We use Darcs because we love the UI; we hack Darcs because we love the theory. But then what?

First, we still need to catch up; we're making a lot of progress overcoming performance issues, and usability issues such as our rather appalling conflict marking. Second, we need to solve the interoperability problem. Being a research-oriented version control system with a lot of practical catch-up to do puts us in the minority. We need to make it cheaper and cheaper for people who love Darcs to keep using it, when all their friends are using something else; and we need to make it risk free for somebody to give it a spin and see how they feel about it. Finally, we need to start moving towards that future, start tackling some of the really cool features we have in mind for Darcs 3.

So what has Ganesh been up to? Lots! When not taking care of a new baby, he's been implementing new features like rebase, making conflicts marking easier to use (with patch names!) and exploring a potential "graphictors" conflict representation (because every Darcs hacker needs a conflict representation of his own). More below!

Rebase Design

Thomas, Eric and Ganesh
Darcs rebase is a new feature which may be available in Darcs 2.8 on an experimental basis.

One of the great things about Darcs is that we generally do not need rebase; the combination of a patch theory and an friendly interactive UI makes many complicated rebase/cherry-pick use cases effortless for Darcs users. Theory and UI gets very far but sometimes it's not enough. Having a rebase operation would make it possible to do things like smoothing away unwanted conflicts, amending depended-upon patches including mistakes like that 1 GiB file you added one year ago, and consolidating multiple patches into one.

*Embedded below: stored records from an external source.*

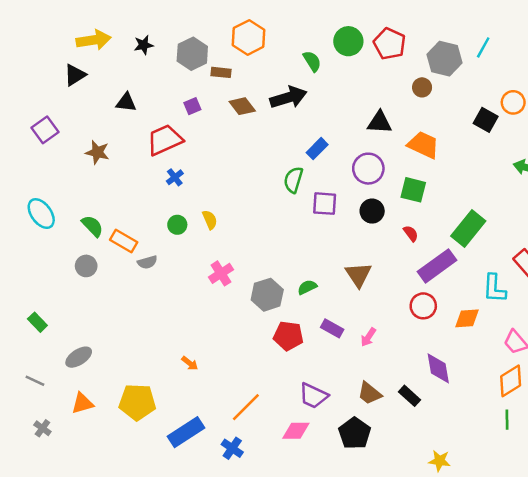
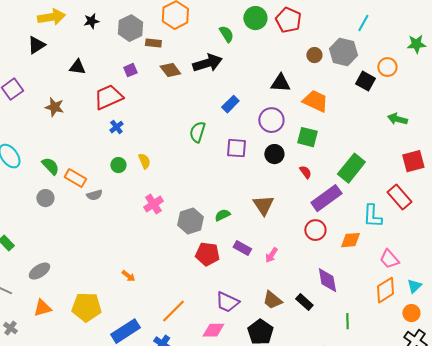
gray hexagon: (444, 59) -> (343, 52), moved
green semicircle: (293, 180) -> (197, 132), moved
green line: (507, 420) -> (347, 321), moved

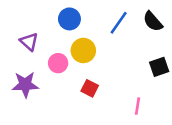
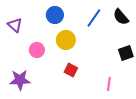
purple triangle: (29, 42) -> (15, 25), moved
pink circle: (58, 63) -> (37, 50), moved
purple star: (25, 85) -> (20, 80), moved

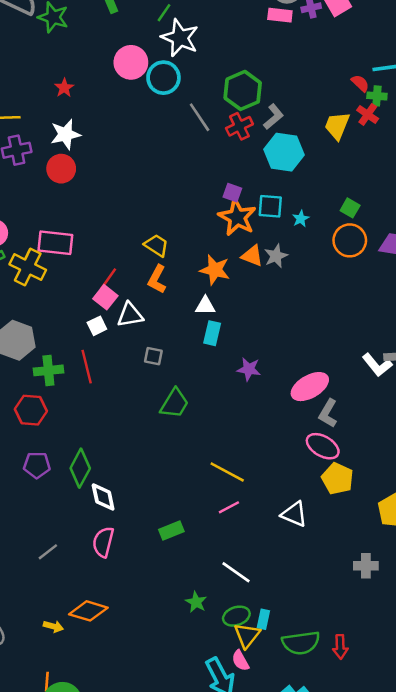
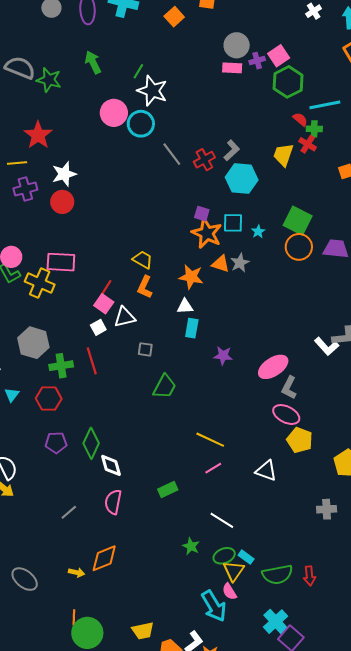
red star: (64, 88) -> (38, 135), moved, size x1.8
green hexagon: (243, 90) -> (288, 82), moved
green square: (350, 208) -> (298, 221), size x1.8
orange diamond: (88, 611) -> (104, 558), turned -36
cyan rectangle: (263, 619) -> (246, 557), turned -63

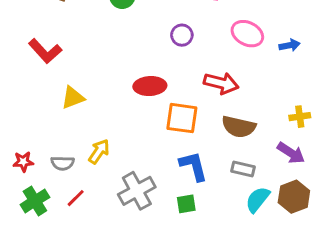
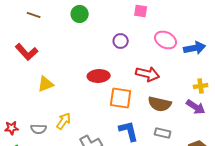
blue arrow: (290, 45) -> (195, 48), size x1.5
yellow cross: (300, 117) -> (201, 86), moved
purple arrow: (291, 153) -> (196, 107), moved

Ganesh gave us a tour of the changes and cleanups to Darcs code needed to make Darcs rebase work. He also brought up a tricky implementation issue about how the rebase "suspended" patches will interact with darcs amend-record, which we pored over together whiteboard markers in hand (this is why we need sprints!). Owen captured some of this discussion so we're hoping to have some nice diagrams explaining the issue in more detail.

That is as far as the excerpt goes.